Такой фактор не умещается в рамках известных нам законов физики. Ни одно из известных науке полей — магнитное, гравитационное, электромагнитное — не пригодно для хранения плана или же образца сложных и изменяющихся во времени физических структур. Объем информации, которую возможно в таких полях разместить, невелик. По той же причине они не годны для программирования чрезвычайно гибкого поведения живых организмов. Поэтому оправдано предположение, что то, от чего биологи отделываются, назвав «инстинктом», принадлежит трансцендентальному пространству.
Это какой-то вид «представления, воображения», пребывающего, вероятно, в объеме всей вселенной и воздействующего на всех амеб, где бы они не появились. И хотя он нематериален, тем не менее, «читабелен» для существ, которые, следуя его указаниям, собственными телами заполняют субтильный образец «конусообразного холмика», «ползающей улитки» и, наконец, «башни». Так же ведет себя подходящее в квашне дрожжевое тесто, когда, заполняет собою объем квашни и принимает ее форму.

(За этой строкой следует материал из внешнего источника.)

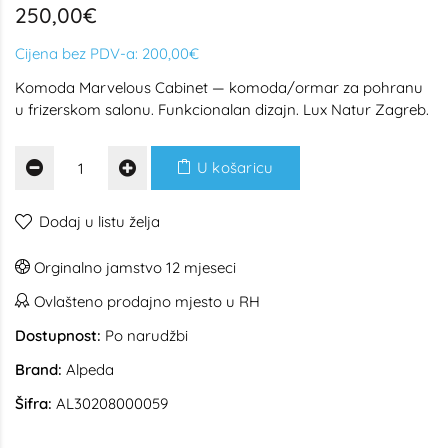
250,00€
Cijena bez PDV-a:
200,00€
Komoda Marvelous Cabinet — komoda/ormar za pohranu
u frizerskom salonu. Funkcionalan dizajn. Lux Natur Zagreb.
U košaricu
Dodaj u listu želja
Orginalno jamstvo 12 mjeseci
Ovlašteno prodajno mjesto u RH
Dostupnost:
Po narudžbi
Brand:
Alpeda
Šifra:
AL30208000059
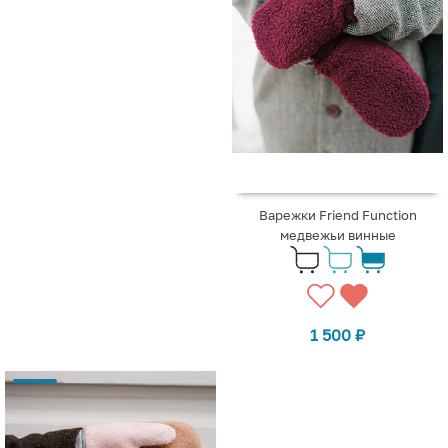
Варежки Friend Function
медвежьи винные
1 500
₽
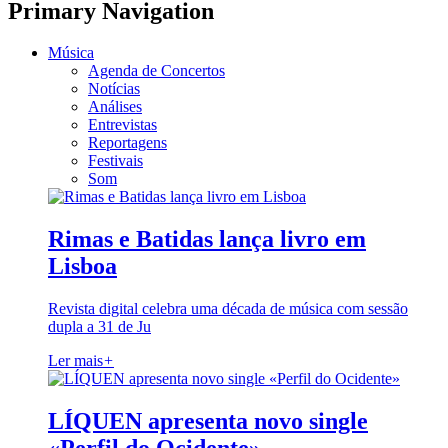
Primary Navigation
Música
Agenda de Concertos
Notícias
Análises
Entrevistas
Reportagens
Festivais
Som
Rimas e Batidas lança livro em
Lisboa
Revista digital celebra uma década de música com sessão
dupla a 31 de Ju
Ler mais
+
LÍQUEN apresenta novo single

Я думаю, что — именно наука, как это ни парадоксально, достигнув в ходе исследований непреодолимых границ, предоставит нам доказательства трансцендентальной основы всего сущего.
Как стать бабочкой
Злые колдуньи и сказочные чародейки, возжелав кого-либо наказать, обращали его в животное. Так поступила Цирцея со спутниками Одиссея, превратив их в свиней, так царевен превращали в лягушек, а добрых молодцев в медведей. Частенько волшебницы и волшебники трансформировались сами, женщины — в сов, мужчины — в летучих мышей. Но совершенно особой статьей была борьба волшебников, превращавшихся то в одно, то в другое, притом все более грозное, зверье. Увидеть это затруднительно, однако современная техника кино позволяет наблюдать подобные чудеса на экране. Настоящую революцию совершила цифровая запись изображения и компьютерное преобразование исходных данных. Появились специализированные программы, осуществляющие так называемые морфозы: невероятно эффектные превращения одного предмета в другой, например, руки — в меч, шахматной доски — в человеческое лицо, Майкла Джексона—в пантеру.
Однако такого рода трансформации изобретены отнюдь не человеком. Вся история жизни — непрерывное преобразование одних видов в другие. Все живое построено из одинаковых кирпичи ков-клеток, а сложатся ли они в форме собаки или кошки, зависит от неведомого науке фактора. Именно он несет ответственность за то, что у определенного вида антилоп начала вытягиваться шея, превратив их в жирафов.
О том, как осуществляются эволюционные изменения, мы не знаем ничего, видели только их результаты. Впрочем, существуют в природе изменения, которые можно наблюдать ежедневно. Я имею в виду метаморфозы насекомых. Рассмотрим сказанное на особо наглядном примере бабочек.
Зрелая самка откладывает оплодотворенные яички, из которых вылупляются гусеницы. Прожорливые детишки во много раз увеличивают свою массу, попутно сбрасывая очередные, уже слишком тесные шкурки. Решив в определенный момент, что пора оторваться от стола с яствами, они укутывают себя одеждой из шелковистой массы, которая, застывая, превращается в неподвижный, твердый кокон. И там, в тиши кокона, совершается таинственнейшая мистерия полного преобразования.